The transcript abundance of the histone H4 gene, a marker for the cell cycle S phase, was in almost all mutant calli comparable to that of wild-type seedlings and calli. The highest H4/25S ratios, 2.5 and 1.9, were found in the fastest-growing lines s6 and r3, respectively (Table I).

Expression of Cdc2a occurs in dividing cells and in cells with competence to divide (Hemerly et al., 1993). As indicated in Figure 2 and Table I, the fastest-growing mutant lines, s6, r3, and c2, showed a slightly enhanced steady-state mRNA level of Cdc2a. The Cdc2a/25S ratios were 1.3- to 1.4-fold higher than in the wild type or in the other mutant calli (Table I; data not shown).

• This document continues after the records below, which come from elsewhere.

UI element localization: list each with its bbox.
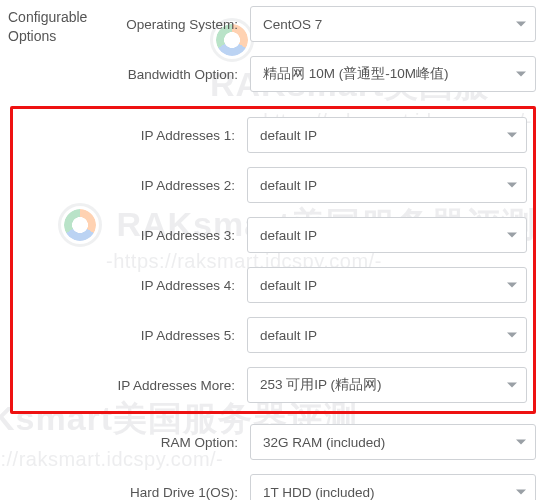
row-ip4: IP Addresses 4: default IP [19,267,527,303]
row-ram: RAM Option: 32G RAM (included) [10,424,536,460]
select-ip2-value: default IP [260,178,317,193]
highlight-box-ip: IP Addresses 1: default IP IP Addresses … [10,106,536,414]
row-ip3: IP Addresses 3: default IP [19,217,527,253]
chevron-down-icon [516,490,526,495]
row-ip1: IP Addresses 1: default IP [19,117,527,153]
select-harddrive1-value: 1T HDD (included) [263,485,375,500]
chevron-down-icon [507,333,517,338]
label-ip5: IP Addresses 5: [19,328,247,343]
select-ipmore[interactable]: 253 可用IP (精品网) [247,367,527,403]
label-ipmore: IP Addresses More: [19,378,247,393]
chevron-down-icon [507,183,517,188]
label-ip4: IP Addresses 4: [19,278,247,293]
chevron-down-icon [516,440,526,445]
select-ram[interactable]: 32G RAM (included) [250,424,536,460]
select-os[interactable]: CentOS 7 [250,6,536,42]
label-harddrive1: Hard Drive 1(OS): [10,485,250,500]
section-heading-line1: Configurable [8,9,87,25]
select-ip5-value: default IP [260,328,317,343]
chevron-down-icon [507,383,517,388]
select-ip4-value: default IP [260,278,317,293]
label-bandwidth: Bandwidth Option: [10,67,250,82]
select-ip2[interactable]: default IP [247,167,527,203]
label-ip2: IP Addresses 2: [19,178,247,193]
row-harddrive1: Hard Drive 1(OS): 1T HDD (included) [10,474,536,500]
select-ip3[interactable]: default IP [247,217,527,253]
chevron-down-icon [516,72,526,77]
select-bandwidth-value: 精品网 10M (普通型-10M峰值) [263,65,449,83]
select-ip3-value: default IP [260,228,317,243]
select-ipmore-value: 253 可用IP (精品网) [260,376,382,394]
label-ram: RAM Option: [10,435,250,450]
select-ip1[interactable]: default IP [247,117,527,153]
select-ip1-value: default IP [260,128,317,143]
row-bandwidth: Bandwidth Option: 精品网 10M (普通型-10M峰值) [10,56,536,92]
select-ip4[interactable]: default IP [247,267,527,303]
row-ipmore: IP Addresses More: 253 可用IP (精品网) [19,367,527,403]
chevron-down-icon [516,22,526,27]
chevron-down-icon [507,283,517,288]
label-ip1: IP Addresses 1: [19,128,247,143]
select-harddrive1[interactable]: 1T HDD (included) [250,474,536,500]
chevron-down-icon [507,133,517,138]
row-os: Operating System: CentOS 7 [10,6,536,42]
label-ip3: IP Addresses 3: [19,228,247,243]
section-heading: Configurable Options [8,8,87,46]
section-heading-line2: Options [8,28,56,44]
row-ip2: IP Addresses 2: default IP [19,167,527,203]
select-bandwidth[interactable]: 精品网 10M (普通型-10M峰值) [250,56,536,92]
chevron-down-icon [507,233,517,238]
select-os-value: CentOS 7 [263,17,322,32]
select-ram-value: 32G RAM (included) [263,435,385,450]
row-ip5: IP Addresses 5: default IP [19,317,527,353]
select-ip5[interactable]: default IP [247,317,527,353]
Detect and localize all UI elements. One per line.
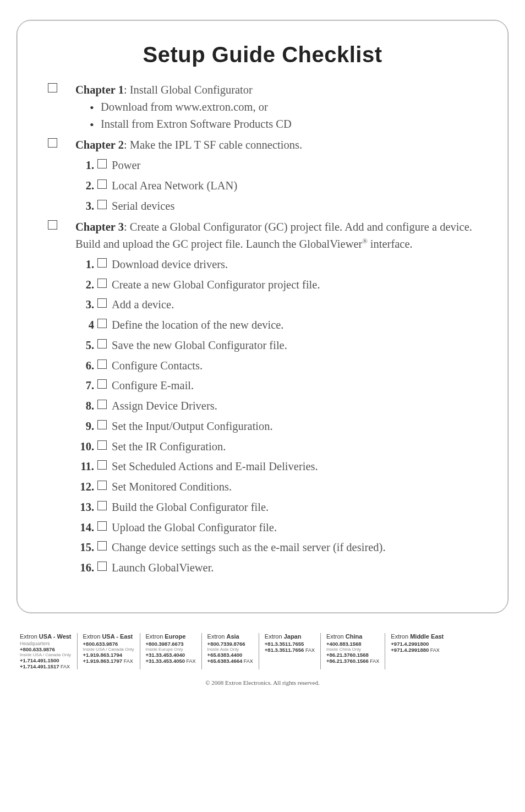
checkbox-icon[interactable] <box>97 521 107 531</box>
region-label: Extron USA - East <box>83 633 134 640</box>
item-label: Launch GlobalViewer. <box>110 559 485 576</box>
item-checkbox-wrap <box>94 519 110 531</box>
region-label: Extron China <box>326 633 379 640</box>
checkbox-icon[interactable] <box>97 339 107 348</box>
checklist-item: 7.Configure E-mail. <box>75 377 485 394</box>
checklist-item: 6.Configure Contacts. <box>75 357 485 374</box>
chapter-1: Chapter 1: Install Global Configurator D… <box>40 81 485 132</box>
item-checkbox-wrap <box>94 418 110 429</box>
checkbox-icon[interactable] <box>97 258 107 268</box>
checklist-item: 1.Power <box>75 157 485 174</box>
phone-line: +86.21.3760.1566 FAX <box>326 658 379 664</box>
chapter-2-heading: Chapter 2 <box>75 139 124 151</box>
checkbox-icon[interactable] <box>97 200 107 209</box>
item-number: 5. <box>75 337 94 354</box>
phone-line: +1.919.863.1797 FAX <box>83 658 134 664</box>
item-label: Download device drivers. <box>110 256 485 273</box>
footer-column: Extron Asia+800.7339.8766Inside Asia Onl… <box>201 633 259 669</box>
checklist-item: 14.Upload the Global Configurator file. <box>75 519 485 536</box>
item-number: 1. <box>75 256 94 273</box>
checkbox-icon[interactable] <box>97 319 107 328</box>
phone-line: +400.883.1568 <box>326 641 379 647</box>
phone-note: Inside Europe Only <box>146 647 196 652</box>
item-number: 11. <box>75 458 94 475</box>
item-label: Configure E-mail. <box>110 377 485 394</box>
phone-note: Inside USA / Canada Only <box>20 652 72 657</box>
checklist-item: 1.Download device drivers. <box>75 256 485 273</box>
checkbox-icon[interactable] <box>97 298 107 308</box>
checkbox-icon[interactable] <box>97 481 107 490</box>
footer-column: Extron USA - WestHeadquarters+800.633.98… <box>20 633 77 669</box>
item-checkbox-wrap <box>94 478 110 490</box>
checklist-card: Setup Guide Checklist Chapter 1: Install… <box>17 20 508 613</box>
chapter-3: Chapter 3: Create a Global Configurator … <box>40 219 485 576</box>
checkbox-icon[interactable] <box>97 420 107 429</box>
checkbox-icon[interactable] <box>97 501 107 510</box>
footer-column: Extron Europe+800.3987.6673Inside Europe… <box>140 633 201 669</box>
checkbox-icon[interactable] <box>97 541 107 551</box>
checkbox-icon[interactable] <box>97 279 107 288</box>
item-checkbox-wrap <box>94 539 110 551</box>
checkbox-icon[interactable] <box>97 379 107 389</box>
phone-line: +800.633.9876 <box>83 641 134 647</box>
phone-line: +800.633.9876 <box>20 646 72 652</box>
item-checkbox-wrap <box>94 499 110 510</box>
phone-note: Inside China Only <box>326 647 379 652</box>
footer-column: Extron USA - East+800.633.9876Inside USA… <box>77 633 140 669</box>
item-checkbox-wrap <box>94 357 110 369</box>
checkbox-icon[interactable] <box>97 159 107 168</box>
footer-columns: Extron USA - WestHeadquarters+800.633.98… <box>17 633 508 669</box>
page-title: Setup Guide Checklist <box>40 42 485 67</box>
item-number: 10. <box>75 438 94 455</box>
phone-note: Inside Asia Only <box>207 647 253 652</box>
item-label: Upload the Global Configurator file. <box>110 519 485 536</box>
checkbox-icon[interactable] <box>48 138 57 148</box>
checklist-item: 2.Create a new Global Configurator proje… <box>75 276 485 293</box>
item-label: Set the IR Configuration. <box>110 438 485 455</box>
checkbox-icon[interactable] <box>97 460 107 470</box>
item-label: Configure Contacts. <box>110 357 485 374</box>
phone-line: +65.6383.4400 <box>207 652 253 658</box>
phone-line: +65.6383.4664 FAX <box>207 658 253 664</box>
item-checkbox-wrap <box>94 276 110 288</box>
item-label: Define the location of the new device. <box>110 317 485 334</box>
checkbox-icon[interactable] <box>97 400 107 409</box>
item-number: 3. <box>75 296 94 313</box>
item-checkbox-wrap <box>94 559 110 571</box>
item-number: 14. <box>75 519 94 536</box>
checkbox-icon[interactable] <box>48 83 57 92</box>
item-label: Set Monitored Conditions. <box>110 478 485 495</box>
item-number: 4 <box>75 317 94 334</box>
chapter-3-heading-end: interface. <box>368 238 413 250</box>
region-sub: Headquarters <box>20 641 72 646</box>
item-label: Set Scheduled Actions and E-mail Deliver… <box>110 458 485 475</box>
item-label: Assign Device Drivers. <box>110 397 485 415</box>
item-label: Build the Global Configurator file. <box>110 499 485 516</box>
checkbox-icon[interactable] <box>97 562 107 571</box>
checkbox-icon[interactable] <box>97 359 107 369</box>
item-label: Serial devices <box>110 198 485 215</box>
footer-column: Extron China+400.883.1568Inside China On… <box>320 633 385 669</box>
item-checkbox-wrap <box>94 317 110 328</box>
phone-line: +800.7339.8766 <box>207 641 253 647</box>
item-number: 16. <box>75 559 94 576</box>
checklist-item: 2.Local Area Network (LAN) <box>75 177 485 194</box>
checklist-item: 12.Set Monitored Conditions. <box>75 478 485 495</box>
checkbox-icon[interactable] <box>97 440 107 450</box>
item-number: 2. <box>75 177 94 194</box>
item-label: Create a new Global Configurator project… <box>110 276 485 293</box>
region-label: Extron Europe <box>146 633 196 640</box>
bullet-item: Download from www.extron.com, or <box>101 99 485 116</box>
checkbox-icon[interactable] <box>48 220 57 230</box>
item-number: 12. <box>75 478 94 495</box>
item-label: Local Area Network (LAN) <box>110 177 485 194</box>
item-number: 2. <box>75 276 94 293</box>
phone-line: +971.4.2991800 <box>391 641 444 647</box>
checklist-item: 5.Save the new Global Configurator file. <box>75 337 485 354</box>
checklist-item: 10.Set the IR Configuration. <box>75 438 485 455</box>
footer-column: Extron Middle East+971.4.2991800+971.4.2… <box>385 633 449 669</box>
region-label: Extron Asia <box>207 633 253 640</box>
checklist-item: 4Define the location of the new device. <box>75 317 485 334</box>
checkbox-icon[interactable] <box>97 179 107 189</box>
item-checkbox-wrap <box>94 438 110 450</box>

CycD3 regulates the G1/S transition. Its overexpression causes cytokinin-independent tumor formation in plants (Riou-Khamlichi et al., 1999). Figure 2 and Table I show that CycD3 transcript levels were approximately 1.9- to 3.5-fold increased in lines s6, c2, and r3 compared with wild-type seedlings and calli.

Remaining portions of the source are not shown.